Moments later Shannon, Rob, and I are at Indian Rock, overlooking the Bay Area like gods sitting on cloud thrones, above the haze, the bridges, the hills, the expanse of Northern California like a map unfolded over our laps. It was just what we needed.
Driving, driving, stopping at a taqueria, driving, driving, then we’re visiting Tracy, Shannon’s aunt, and Franco, her Italian husband. Comfort and conversation ensue. I tend to my bruised shoulder with a plethora of vibrating massage devices. Heartfelt goodbyes are had, advice and wisdom are shared, and the sun begins to set.

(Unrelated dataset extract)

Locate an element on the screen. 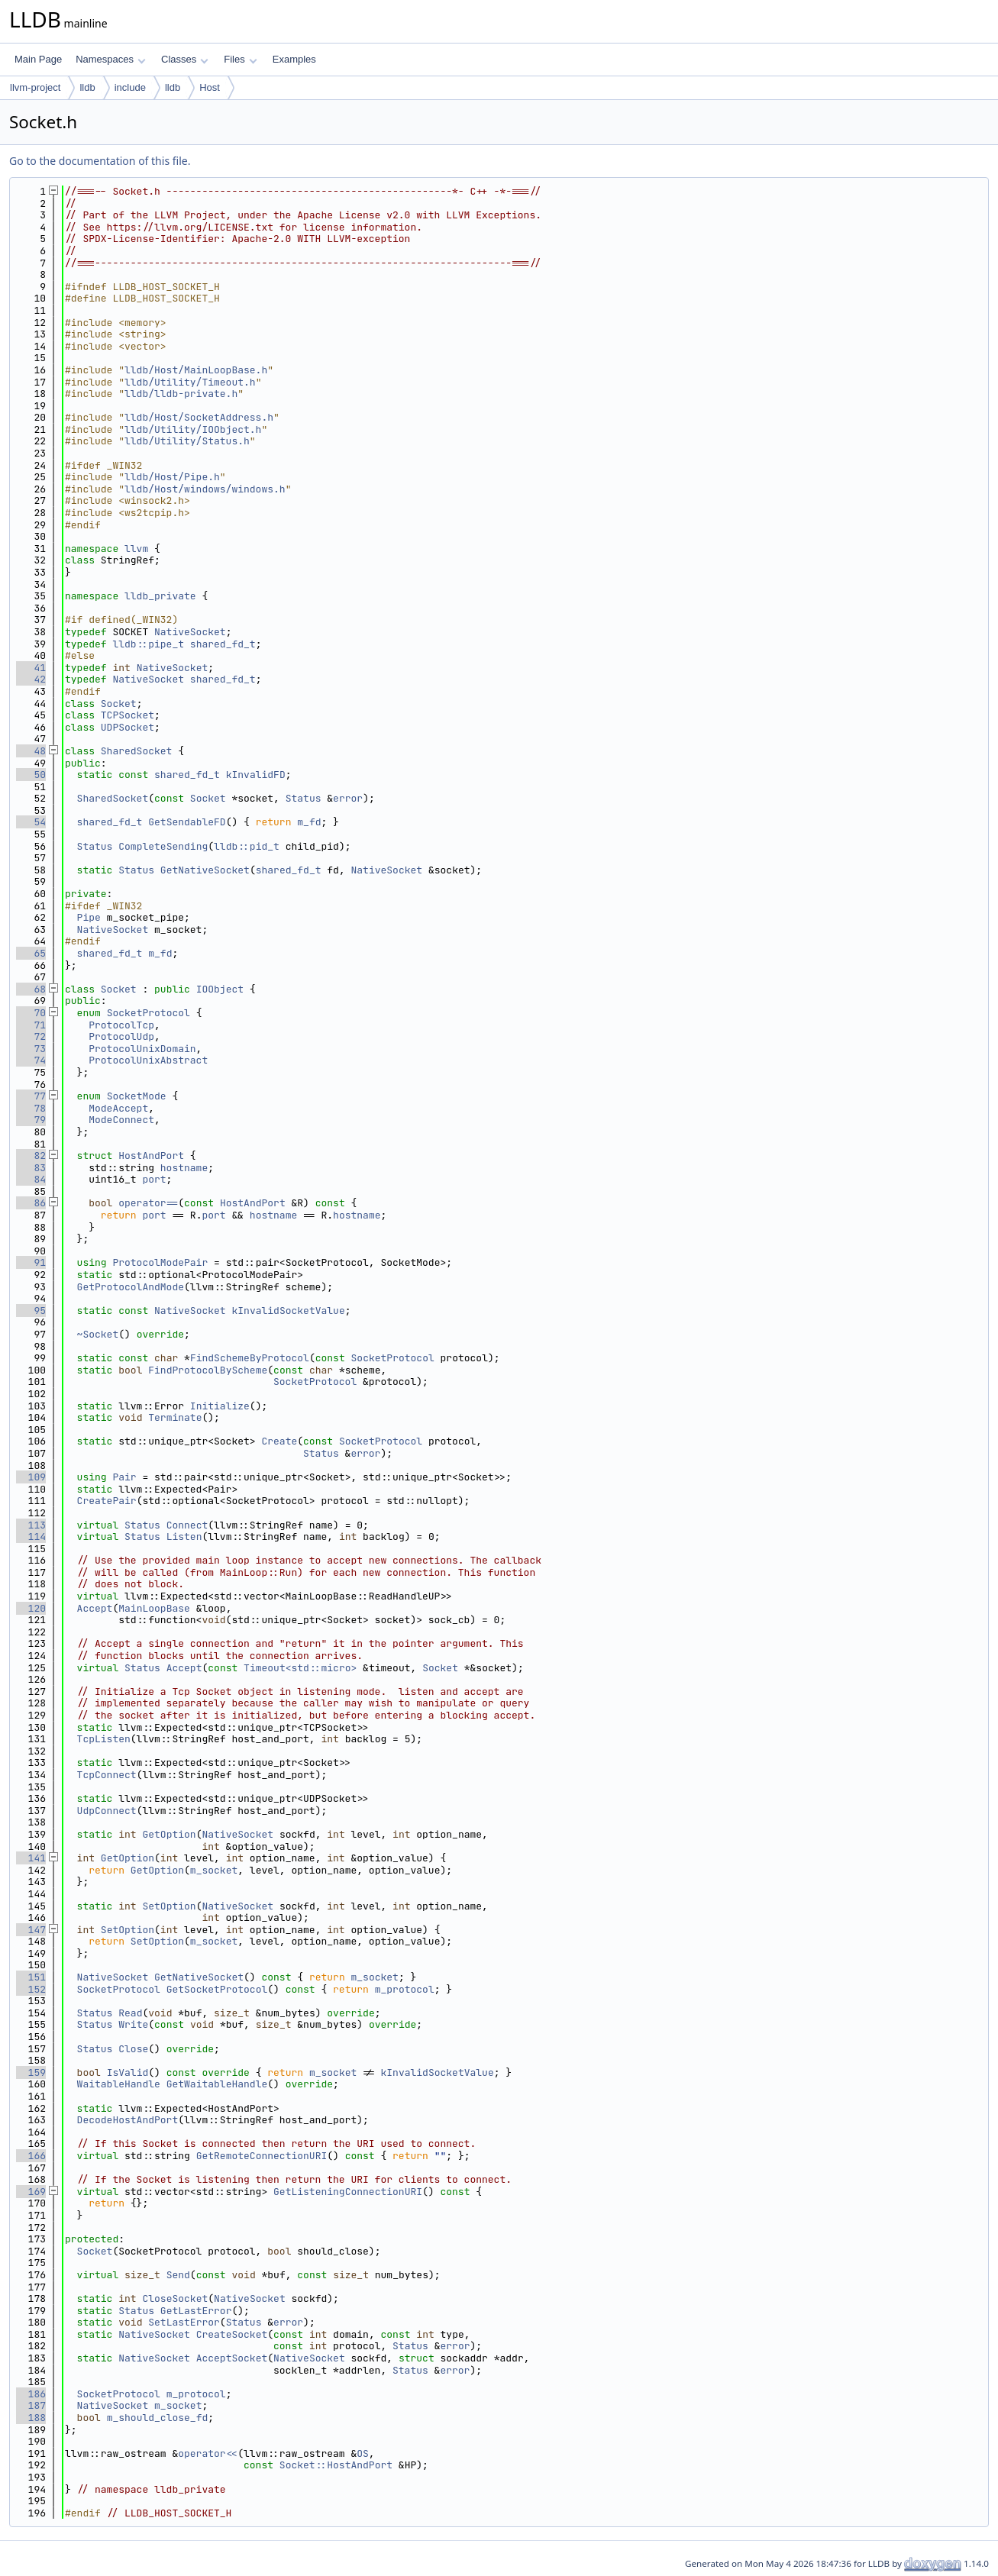 The image size is (998, 2576). 188 is located at coordinates (31, 2417).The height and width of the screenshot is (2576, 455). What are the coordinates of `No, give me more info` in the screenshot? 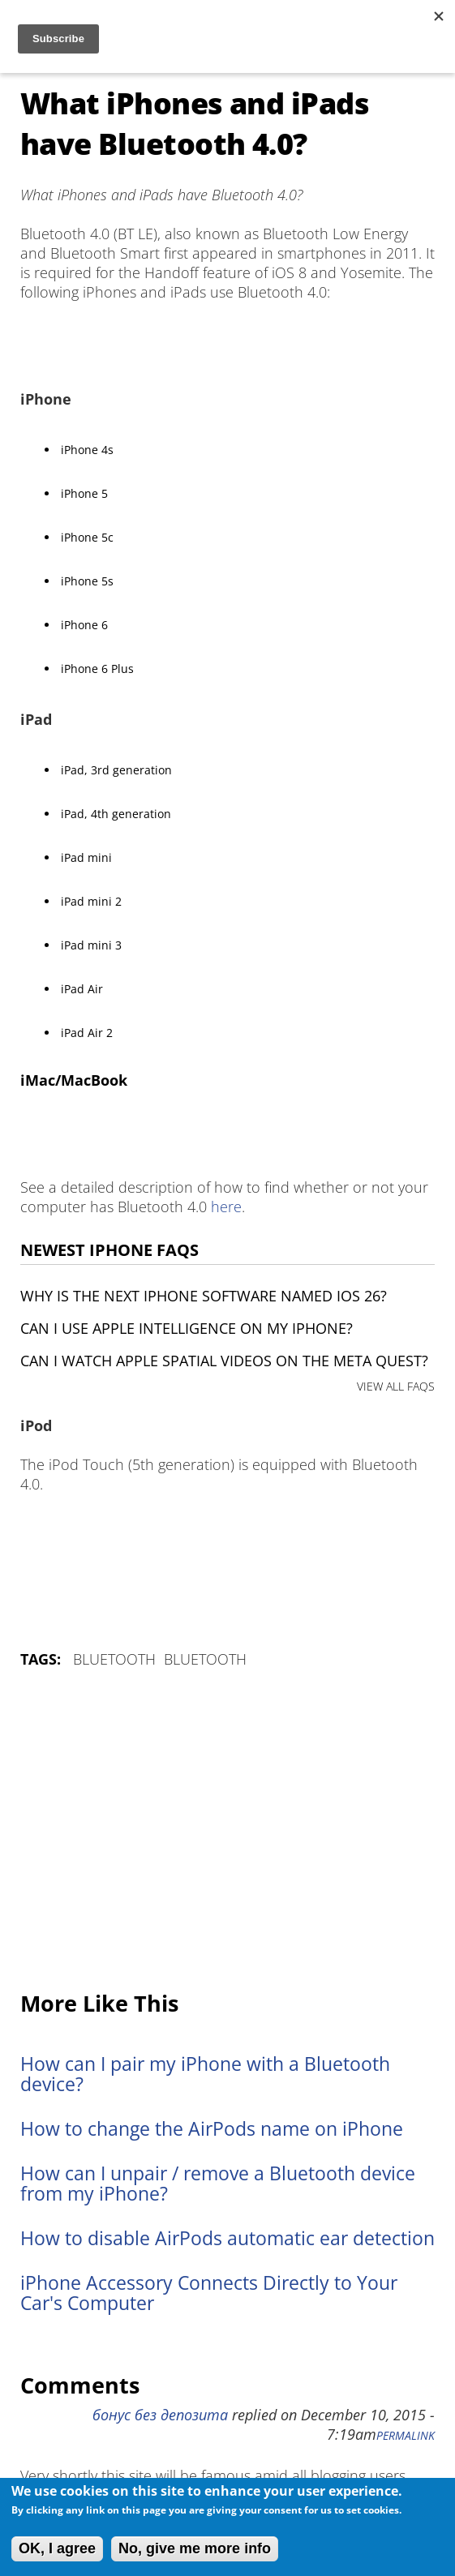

We spend a quick second at Rob’s house, then Shannon and I head out to the Pacific Zen Institute for a forty-minute meditation and a Dharma talk. Shannon says, whatever you hear tonight, it’s going to be exactly what you needed. I walk away with the image of a shelf stocked with silver bowls full of melted snow, past chapters of my life, and in my hands is a silver bowl called 2013, mostly melted, and waiting in the queue is a silver bowl called Life Abroad, and it hasn’t accrued any snow yet.
Suddenly we’re eating dinner with Rob at Mary’s Pizza Shack.
Then we’re in the vacant heated pool of Kenwood Spa, the mecca of Santa Rosa that I’ve been destined to experience, and it couldn’t have come at a better time. The hours roll by. The powerful jets keep us occupied. We all walk away with robes and melted bodies and mellowed minds.
It’s a long, pensive drive back to Sacramento, late beneath the beautiful full moon paired with its outer ring of galactic mystery.
Sleep comes easily, but reluctantly. Another page turns, and I can feel the weight of all the previous pages pulling up the back cover of this astonishing book called 26 Years in California. I’m thinking hard about the sequel, but relishing these last few sentences.